Well, I guess I’m an eternal optimist. For more than a decade now, I’ve continued to have hope that at some point we’ll be talking about all of this in the past tense. I think, in hindsight, one of the mistakes the Obama Administration made was early on around the time he signed the order to close Guantanamo within 12 months. Shortly after that is when Dick Cheney and others started going on television and giving talks about how bad these people are at Guantanamo and how it was essential we have the military tribunals to keep Americans safe. Unfortunately, the Obama Administration let the other side dictate the narrative with virtually no push-back. So, in the public’s mind, after they heard it over and over and over, that became the truth, and the Administration did very little to set the record straight. Obviously, the president has the power of the bully pulpit, and in hindsight the Obama Administration probably regrets that they didn’t do more to correct the perception that the other side was able to paint in the minds of the American people, largely without any obstruction or any basis in fact. They convinced a lot of the public that this was necessary for their own safety.
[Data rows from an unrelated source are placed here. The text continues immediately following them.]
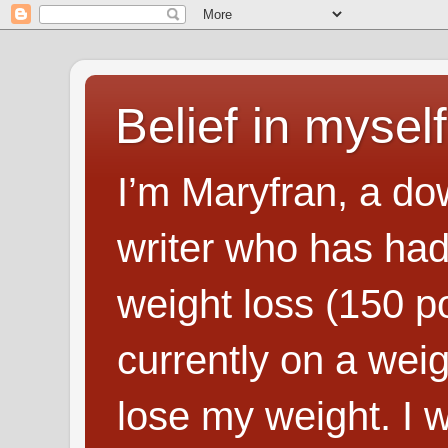
Belief in myself
I’m Maryfran, a do
writer who has had
weight loss (150 p
currently on a wei
lose my weight. I wr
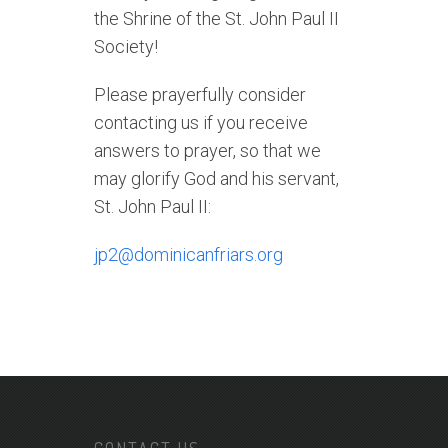
the Shrine of the St. John Paul II
Society!
Please prayerfully consider
contacting us if you receive
answers to prayer, so that we
may glorify God and his servant,
St. John Paul II:
jp2@dominicanfriars.org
Until facts matter again and the public is conscious of what the facts are, it’s unlikely to change. But I hope that at some point, when facts do matter again, things will change. For example, take the argument that if we capture a bad guy, why wouldn’t we torture him to find out what they’re planning to do? From a visceral standpoint, that’s understandable. From a practical standpoint, it just doesn’t work. The best example of that is we invaded Iraq based in large part on information obtained from Ibn al-Shaykh al-Libi about the connections between Al Qaeda and Saddam Hussein and weapons of mass destruction, and that turned out to be false. When they went back to al-Libi later and asked “why did you lie about the whole WMD thing,” his response was, “well, I was being tortured and I wanted the torture to stop, so I told you what you wanted to hear.” And it’s those kinds of facts that matter. I don’t think anyone can give you a good example of a positive benefit we gained by using torture. The example that’s always used is, “well, if there was a ticking time bomb in the middle of Times Square, surely you’d torture the person to find out where the bomb is hidden.”

Very Jack Bauer.

Exactly! Unfortunately, right after 9/11 happened, 24 became a very popular TV show and I think for a lot of the country, that was the extent of their knowledge about torture and those kinds of things. But the whole Times Square ticking time bomb scenario, from a visceral standpoint, makes sense, but that scenario has never actually been the case. I guess I still hope that at some point people will look at it objectively and look at the actual facts and say that this was a substantial detour from who we claimed to be as Americans and it was ineffective. If you weigh the pros and cons, the cons win this one easily.

For one closing question, if there was one piece of advice you could give anyone in the Administration right now that they would take, what would it be?

Since Guantanamo and the military commissions have been among my top priorities, my recommendation would be to end the military commissions and prosecute the cases in federal court, and I guess there’s some reason for hope that it could happen given that recently President Trump said people were telling him to send the guy from New York City to Gitmo and prosecute him in the military tribunals, but he noted that the 9/11 cases have been mired in the Guantanamo quicksand for eleven-plus years now, so President Trump said we’re going to use the court in New York City, the federal court, to prosecute the offender. That at least suggests there’s a recognition that the military commissions are not a good idea. So maybe that’ll take hold and at some point we’ll actually talk about this in the past tense rather than the present tense.